Syria rebels, allies cut key highway as escalating fighting kills around 200

by Admin
Syria rebels, allies cut key highway as escalating fighting kills around 200

Rebel fighters cut the Damascus to Aleppo highway on Thursday during an offensive that a monitor says killed around 200 people, including civilians hit by Russian air force strikes.

A day earlier, Hayat Tahrir al-Sham and allied factions launched a surprise attack on government-held areas of northern Aleppo province, triggering the fiercest fighting in years, the Syrian Observatory for Human Rights said. HTS is listed as a terrorist organization by the U.S. and Turkey.

The toll in ongoing battles “has risen to 182, including 102 fighters from HTS,” 19 from allied factions “and 61 regime forces and allied groups,” the Observatory said.

“Russian airstrikes on the Aleppo countryside killed 19 civilians on Thursday,” said Rami Abdel Rahman, who heads the Observatory, adding that another civilian had been killed in Syrian army shelling a day earlier.

Russia is a close ally of Syrian President Bashar al-Assad and first intervened in Syria’s civil war in 2015, turning the momentum of the conflict in favor of the president, whose forces once controlled only a fifth of the country.

HTS and its allied factions, including groups backed by Turkey, “cut off the Damascus-Aleppo international M5 highway … in addition to controlling the junction between the M4 and M5 highways,” the Britain-based monitor said. It has a network of sources inside Syria.

The U.N. Office for the Coordination of Humanitarian Affairs said “more than 14,000 people – nearly half are children – have been displaced” by the violence.

Syria has been gripped by civil war for more than a decade, although the intensity of the conflict had decreased in recent years.

“This operation aims to repel the sources of fire of the criminal enemy from the front lines,” Mohamed Bashir, who heads HTS’s so-called salvation government, said during a press conference.

Analyst Nick Heras of the New Lines Institute for Strategy and Policy said the rebels were “trying to preempt the possibility of a Syrian military campaign in the region of Aleppo,” which Russian and Syrian government airstrikes against rebel areas have been preparing for.
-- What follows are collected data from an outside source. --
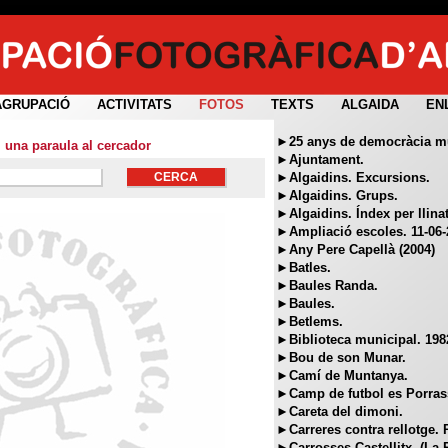
AGRUPACIÓ
ACTIVITATS
FOTOS
TEXTS
ALGAIDA
EN
►25 anys de democràcia mun
i una paraula al cercador
►Ajuntament.
►Algaidins. Excursions.
►Algaidins. Grups.
►Algaidins. Índex per llina
►Ampliació escoles. 11-06-
►Any Pere Capellà (2004)
►Batles.
►Baules Randa.
►Baules.
►Betlems.
►Biblioteca municipal. 198
►Bou de son Munar.
►Camí de Muntanya.
►Camp de futbol es Porras
►Careta del dimoni.
►Carreres contra rellotge. 
►Carrosses Castellitx. (La 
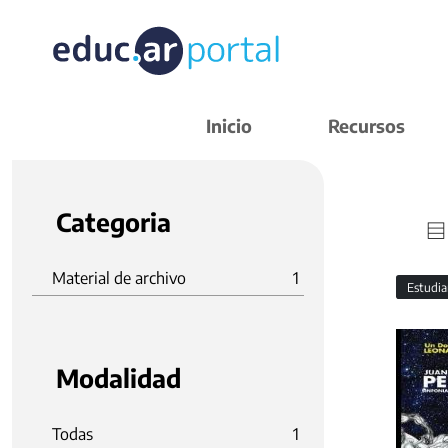
Inicio
Recursos
Categoria
Material de archivo
1
Estudi
Modalidad
Todas
1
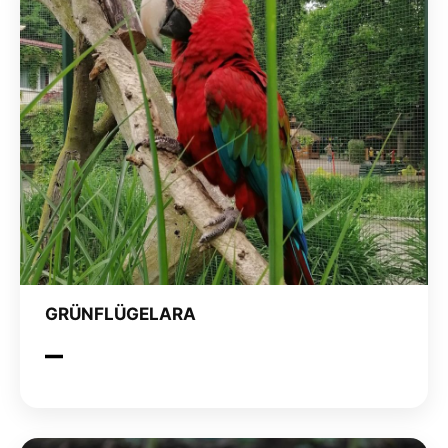
GRÜNFLÜGELARA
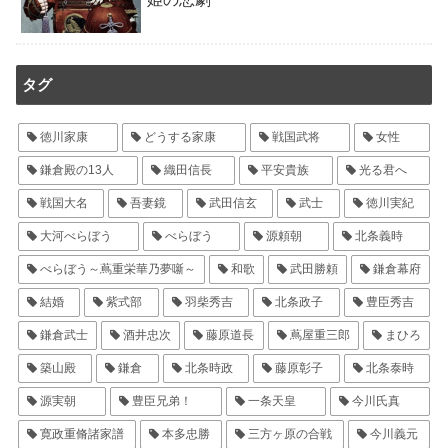
タグ
徳川家康
どうする家康
戦国武将
女性
鎌倉殿の13人
織田信長
平安貴族
光る君へ
戦国大名
吾妻鏡
武田信玄
武士
徳川実紀
大河べらぼう
べらぼう
源頼朝
北条義時
べらぼう～蔦重栄華乃夢噺～
和歌
武田勝頼
鎌倉幕府
結婚
紫式部
羽柴秀吉
北条政子
豊臣秀吉
鎌倉武士
酒井忠次
藤原道長
蔦屋重三郎
まひろ
築山殿
鎌倉
北条時政
藤原彰子
北条泰時
源実朝
豊臣兄弟！
一条天皇
今川氏真
寛政重脩諸家譜
本多忠勝
三方ヶ原の合戦
今川義元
With some Turkey-backed factions joining the offensive, “Ankara is sending a message to both Damascus and Moscow to back down from their military efforts in northwest Syria,” he said.

In addition to Russia, Syrian President Bashar al-Assad has been backed in the civil war by Iran and allied militant groups, including Lebanon’s powerful Hezbollah.

During more than two months of war with Hezbollah in Lebanon, Israel intensified its strikes on Iran-backed groups in Syria, including Hezbollah.

Rebel forces “are in a better position to take and seize villages than Russian-backed Syrian government forces, while the Iranians are focused on Lebanon,” Heras said.

The Syrian rebels and their allies launched their attack the day the Lebanon-Israel truce came into effect.

HTS, led by al-Qaida’s former Syria branch, controls swaths of the northwest Idlib area as well as small parts of neighboring Aleppo, Hama and Latakia provinces.

An AFP correspondent reported heavy, uninterrupted clashes east of the city of Idlib since Wednesday morning, including airstrikes.

A military statement carried by state news agency SANA said that “armed terrorist organizations grouped under so-called ‘Nusra terrorist front’ present in Aleppo and Idlib provinces launched a large, broad-fronted attack” Wednesday morning.

It said the attack with “medium and heavy weapons targeted safe villages and towns and our military sites in those areas.”

The army “in cooperation with friendly forces” confronted the attack “which is still continuing,” inflicting “heavy losses” on the armed groups, the military statement said, without reporting army losses.

Syria’s conflict broke out after Assad crushed anti-government protests in 2011. It spiraled into a complex conflict that has drawn in foreign armies and rebels.

It has killed more than 500,000 people, displaced millions and battered the country’s infrastructure and industry.

The Idlib region is subject to a ceasefire — repeatedly violated but which had largely been holding — brokered by Turkey and Russia after a Syrian government offensive in March 2020.